WORK TASK: Looking at the records below, state how many lines include the string "technologies" and add nothing further.

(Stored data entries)
- - - - -
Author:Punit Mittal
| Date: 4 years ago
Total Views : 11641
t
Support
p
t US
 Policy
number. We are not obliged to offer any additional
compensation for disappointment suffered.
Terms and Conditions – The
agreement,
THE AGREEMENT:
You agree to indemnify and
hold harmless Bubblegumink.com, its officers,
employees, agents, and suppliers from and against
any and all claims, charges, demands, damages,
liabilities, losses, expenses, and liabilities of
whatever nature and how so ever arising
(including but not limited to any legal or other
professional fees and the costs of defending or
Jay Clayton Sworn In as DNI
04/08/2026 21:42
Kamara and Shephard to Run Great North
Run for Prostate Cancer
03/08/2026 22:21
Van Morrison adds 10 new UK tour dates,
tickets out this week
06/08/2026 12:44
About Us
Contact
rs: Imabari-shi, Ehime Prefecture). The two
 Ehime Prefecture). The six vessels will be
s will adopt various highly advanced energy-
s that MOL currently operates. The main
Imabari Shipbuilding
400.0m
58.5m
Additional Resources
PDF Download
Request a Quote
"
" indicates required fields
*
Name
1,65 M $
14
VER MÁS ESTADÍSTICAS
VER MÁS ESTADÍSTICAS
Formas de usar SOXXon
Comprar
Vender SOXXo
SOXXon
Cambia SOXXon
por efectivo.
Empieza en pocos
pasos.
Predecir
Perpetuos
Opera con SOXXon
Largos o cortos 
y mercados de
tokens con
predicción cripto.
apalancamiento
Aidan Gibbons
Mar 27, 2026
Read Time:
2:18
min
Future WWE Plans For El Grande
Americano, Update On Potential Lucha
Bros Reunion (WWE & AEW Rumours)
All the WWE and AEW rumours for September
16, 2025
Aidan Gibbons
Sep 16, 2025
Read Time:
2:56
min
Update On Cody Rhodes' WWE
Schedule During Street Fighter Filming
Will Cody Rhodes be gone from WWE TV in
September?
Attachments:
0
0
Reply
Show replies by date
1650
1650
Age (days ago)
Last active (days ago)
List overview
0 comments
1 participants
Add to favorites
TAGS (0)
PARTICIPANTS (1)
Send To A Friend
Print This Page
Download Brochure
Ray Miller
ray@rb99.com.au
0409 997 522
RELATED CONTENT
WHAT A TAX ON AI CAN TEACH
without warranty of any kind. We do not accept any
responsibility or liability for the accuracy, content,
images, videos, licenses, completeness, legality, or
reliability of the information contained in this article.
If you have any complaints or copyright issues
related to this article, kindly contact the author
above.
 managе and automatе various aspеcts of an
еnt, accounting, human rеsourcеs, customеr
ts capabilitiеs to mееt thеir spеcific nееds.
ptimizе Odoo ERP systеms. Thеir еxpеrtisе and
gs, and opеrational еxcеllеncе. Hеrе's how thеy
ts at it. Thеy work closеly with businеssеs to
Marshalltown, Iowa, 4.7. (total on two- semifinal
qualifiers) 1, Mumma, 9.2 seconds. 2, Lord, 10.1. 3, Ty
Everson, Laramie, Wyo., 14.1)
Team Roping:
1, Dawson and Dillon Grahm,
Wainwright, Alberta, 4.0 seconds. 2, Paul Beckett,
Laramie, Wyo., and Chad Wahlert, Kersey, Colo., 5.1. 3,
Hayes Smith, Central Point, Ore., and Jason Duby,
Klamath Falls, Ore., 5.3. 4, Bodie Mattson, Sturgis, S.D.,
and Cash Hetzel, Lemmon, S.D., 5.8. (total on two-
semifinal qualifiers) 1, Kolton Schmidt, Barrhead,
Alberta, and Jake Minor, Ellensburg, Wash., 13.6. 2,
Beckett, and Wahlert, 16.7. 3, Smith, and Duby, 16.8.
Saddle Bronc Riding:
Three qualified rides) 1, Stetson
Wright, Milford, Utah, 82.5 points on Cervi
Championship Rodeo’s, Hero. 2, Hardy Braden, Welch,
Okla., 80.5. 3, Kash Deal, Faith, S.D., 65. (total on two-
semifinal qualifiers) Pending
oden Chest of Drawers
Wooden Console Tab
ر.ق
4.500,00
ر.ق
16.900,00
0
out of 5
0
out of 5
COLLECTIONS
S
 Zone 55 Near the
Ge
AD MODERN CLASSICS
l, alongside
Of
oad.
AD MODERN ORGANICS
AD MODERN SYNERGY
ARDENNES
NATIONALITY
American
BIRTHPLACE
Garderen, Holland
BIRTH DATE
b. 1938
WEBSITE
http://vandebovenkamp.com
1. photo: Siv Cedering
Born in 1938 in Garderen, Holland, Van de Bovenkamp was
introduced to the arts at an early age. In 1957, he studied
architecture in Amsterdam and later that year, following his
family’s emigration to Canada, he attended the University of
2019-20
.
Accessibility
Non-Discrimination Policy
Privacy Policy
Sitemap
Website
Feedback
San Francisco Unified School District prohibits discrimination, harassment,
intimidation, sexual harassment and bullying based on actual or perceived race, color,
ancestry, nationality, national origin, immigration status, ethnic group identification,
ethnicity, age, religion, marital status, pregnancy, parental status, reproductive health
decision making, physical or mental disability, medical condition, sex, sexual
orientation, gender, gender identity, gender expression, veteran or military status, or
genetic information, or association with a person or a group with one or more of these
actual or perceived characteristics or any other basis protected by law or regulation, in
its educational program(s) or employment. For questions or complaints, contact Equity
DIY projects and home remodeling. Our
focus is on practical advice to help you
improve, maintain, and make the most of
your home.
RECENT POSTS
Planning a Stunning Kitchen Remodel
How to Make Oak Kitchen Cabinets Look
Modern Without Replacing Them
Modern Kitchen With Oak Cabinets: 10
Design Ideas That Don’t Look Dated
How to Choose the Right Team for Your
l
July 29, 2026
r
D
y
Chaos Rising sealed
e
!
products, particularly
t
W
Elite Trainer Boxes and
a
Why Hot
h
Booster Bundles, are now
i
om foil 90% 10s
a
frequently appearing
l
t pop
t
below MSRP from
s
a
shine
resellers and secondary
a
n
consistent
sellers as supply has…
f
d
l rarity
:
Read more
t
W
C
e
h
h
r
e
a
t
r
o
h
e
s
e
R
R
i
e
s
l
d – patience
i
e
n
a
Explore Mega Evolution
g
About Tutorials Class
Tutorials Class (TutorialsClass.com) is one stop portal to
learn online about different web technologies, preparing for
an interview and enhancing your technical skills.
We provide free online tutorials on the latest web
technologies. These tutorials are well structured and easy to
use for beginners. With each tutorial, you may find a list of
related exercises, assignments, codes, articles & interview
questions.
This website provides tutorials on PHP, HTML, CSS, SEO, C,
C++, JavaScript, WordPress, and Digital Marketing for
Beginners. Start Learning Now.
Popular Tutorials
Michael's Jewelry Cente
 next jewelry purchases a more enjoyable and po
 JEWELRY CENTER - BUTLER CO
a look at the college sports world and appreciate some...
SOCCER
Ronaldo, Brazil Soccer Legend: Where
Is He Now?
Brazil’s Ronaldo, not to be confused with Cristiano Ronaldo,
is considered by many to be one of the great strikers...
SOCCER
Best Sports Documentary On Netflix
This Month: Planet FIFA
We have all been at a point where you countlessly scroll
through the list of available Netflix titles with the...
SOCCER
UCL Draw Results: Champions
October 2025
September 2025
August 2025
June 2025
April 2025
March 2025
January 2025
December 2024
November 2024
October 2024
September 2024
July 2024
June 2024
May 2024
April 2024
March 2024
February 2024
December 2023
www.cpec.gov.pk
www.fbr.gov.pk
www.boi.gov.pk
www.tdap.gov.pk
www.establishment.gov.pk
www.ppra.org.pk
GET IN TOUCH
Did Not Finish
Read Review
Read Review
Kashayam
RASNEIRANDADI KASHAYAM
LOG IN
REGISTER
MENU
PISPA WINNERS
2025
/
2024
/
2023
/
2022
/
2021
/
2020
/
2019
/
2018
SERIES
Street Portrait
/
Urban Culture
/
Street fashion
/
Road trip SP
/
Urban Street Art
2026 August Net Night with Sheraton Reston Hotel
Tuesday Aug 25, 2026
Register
- - - - -
WRITTEN REPLY: 2